CSULB History of Engineering



What is Engineering?, by Robert Vivian, Ph.D.


The Beginning of Engineering at CSULB
by Professor Emeritus Rodney Lewis


The Classrooms, Labs and Offices
The Development of our Curriculum
Acquiring Resources


How  we Started

 There had been some effort to start engineering at Long Beach State College in 1956. During this time, engineering was part of the Physics Department. All capital funds and faculty positions were assigned to this Department.

P. Victor Peterson, President of what was then Long Beach State College, called upon Robert Vivian, Dean of Engineering at USC, to start engineering in fall 1958. During this time, Herluf Nielsen and I were teaching mechanical and electrical engineering, respectively, at USC.

In fall 1957, Dean Vivian asked us for a list of equipment to start an engineering program. Carl Neidengard at Southwest City College provided the "wish list" of equipment for civil engineering.

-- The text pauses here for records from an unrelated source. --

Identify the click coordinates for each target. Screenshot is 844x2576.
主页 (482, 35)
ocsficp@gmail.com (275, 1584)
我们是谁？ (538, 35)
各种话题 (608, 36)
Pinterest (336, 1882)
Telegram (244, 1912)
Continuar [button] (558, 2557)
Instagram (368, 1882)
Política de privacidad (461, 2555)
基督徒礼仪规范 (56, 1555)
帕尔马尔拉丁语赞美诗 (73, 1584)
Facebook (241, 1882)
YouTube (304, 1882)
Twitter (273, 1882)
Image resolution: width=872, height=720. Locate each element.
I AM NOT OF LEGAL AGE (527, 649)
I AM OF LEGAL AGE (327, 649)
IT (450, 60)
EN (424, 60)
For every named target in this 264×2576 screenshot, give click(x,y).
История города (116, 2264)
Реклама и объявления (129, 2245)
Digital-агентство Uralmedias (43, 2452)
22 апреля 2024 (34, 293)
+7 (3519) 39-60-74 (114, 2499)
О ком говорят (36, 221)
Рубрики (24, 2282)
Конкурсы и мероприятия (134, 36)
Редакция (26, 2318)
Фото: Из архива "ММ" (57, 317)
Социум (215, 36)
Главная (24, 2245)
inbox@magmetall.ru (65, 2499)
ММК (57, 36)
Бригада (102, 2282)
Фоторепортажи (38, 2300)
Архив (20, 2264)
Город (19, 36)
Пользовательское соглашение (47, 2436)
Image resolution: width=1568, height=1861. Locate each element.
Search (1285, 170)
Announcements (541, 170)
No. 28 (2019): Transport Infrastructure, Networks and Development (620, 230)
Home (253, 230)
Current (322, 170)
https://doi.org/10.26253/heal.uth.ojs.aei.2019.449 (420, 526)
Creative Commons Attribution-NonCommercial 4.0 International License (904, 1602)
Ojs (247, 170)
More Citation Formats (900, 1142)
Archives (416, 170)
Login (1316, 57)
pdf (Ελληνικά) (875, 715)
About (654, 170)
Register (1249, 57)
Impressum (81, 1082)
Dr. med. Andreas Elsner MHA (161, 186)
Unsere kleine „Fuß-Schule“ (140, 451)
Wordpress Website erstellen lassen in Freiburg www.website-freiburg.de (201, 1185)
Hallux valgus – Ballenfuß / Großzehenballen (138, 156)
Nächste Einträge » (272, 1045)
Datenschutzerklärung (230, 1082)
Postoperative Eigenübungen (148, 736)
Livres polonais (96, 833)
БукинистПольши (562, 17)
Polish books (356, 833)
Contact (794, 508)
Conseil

Herluf Nielsen, Carl Neidengard, Admiral Robert Goldman (1961), General Jack Dudley (1960), General Harold Miller (1959), some part-time employees of Hughes Aircraft and I were the inaugural faculty at Long Beach. One of the hardest things we did was writing curricula. UC Berkeley would not allow other state colleges or universities to start an engineering program in specific disciplines. Colleges could only offer a general degree in engineering. Even UCLA, a sister University of California campus to Berkeley, offered a general degree in engineering. Cal Poly San Luis Obispo was one of the first California State University campuses to offer engineering.

Long Beach had an "upside down program." All laboratory work was done in the lower division while the theoretical courses were included in the upper division. We offered a single degree: a bachelor of science in engineering. We provided sufficient courses in the major field so that students could specialize in a particular discipline.

The Board of Education didn't know or care what we were doing. After several years, the state colleges were placed under the State College Board of Trustees. Once this happened, we were treated like a regular college instead of a high school.

The Classrooms, Labs, and Offices  
We started engineering on the lower campus in temporary buildings left over from World War II. We stayed there until the first engineering building was completed. Even after we occupied permanent buildings, we continued using several of these temporaries for laboratories and office space. The terrain around these older facilities was dirt which turned into mud in the winter.

The first building contained the dean's office. We converted small quiz section lecture rooms into office space to accommodate our burgeoning faculty. The second engineering building provided some office space, although we still made good use of the converted office space in the first building.

The Development of our Curriculum  
At first, I got the impression that the liberal arts faculty didn't consider us as part of the academic community. We soon changed their minds and many engineering faculty served on College committees.

As we moved into the second engineering building (since renamed the Vivian Engineering Center, or VEC), we started to offer the master of science degree in civil, electrical and mechanical engineering. By the 1970s, we were still not able to offer a doctorate degree in engineering except through one of the University of California campuses.

In 1973, the electrical engineering department had 23 full-time faculty, although several positions were occupied by part-time faculty from industry. Civil, electrical, and mechanical engineering offered specific degrees.

We were accredited on our first application in 1964 because we had a conventional engineering program of high quality. We had a new building and equipment funds were allocated as a percentage of the cost of the building.

Shortly after occupying the second engineering building in 1970, we added chemical engineering. We added this discipline to the program because of Dean Vivian, a chemical engineer.

Some of our lower division courses were included as part of general education. We wanted to be a part of the College and also we hope to attract a few liberal arts students and thereby, increase our full-time enrollment.

Ocean engineering added as an option in Electrical Engineering. Later it became part of Mechanical Engineering. Offices were finally allowed in 1970 to have an "outsider" phone. Only associate and full professors and were allowed to have a full-size desk and a swivel chair. Also, one file cabinet was allotted to each faculty member.

Acquiring Resources  
The Board of Education Trustees allocated faculty and student assistants or FTE (full-time equivalent students) to the rest of the College without consideration of the needs of engineering. Liberal arts had funding to have student readers whereas we used our money for maintaining equipment in the laboratories.

Funds and supplies were always scarce even when we became governed by the State College Trustees. We celebrated a great victory when the day came that the Trustees recognized that engineering had its own needs and uniquenesses apart from liberal arts. Certain restrictions were finally lifted and we were allowed to departmentalize - only theoretical courses were included in the upper division.

The State Board of Education only allowed department chairs to have calculators. One of the first gifts to engineering was a vacuum tube computer which was inoperable most of the time. The University had an IBM 1620 computer. Around 1973, a College-wide main frame




was installed in the engineering building for campus use. It had a connection to the main frame at UCLA. In fall 1973, the University adapted the early fall semester, allowing students to complete the fall semester by the holiday break.

After Tom Dean, Dean of Applied Arts and Sciences, and I retired, Industrial Technology became part of Engineering, and the name was changed to Engineering Technology.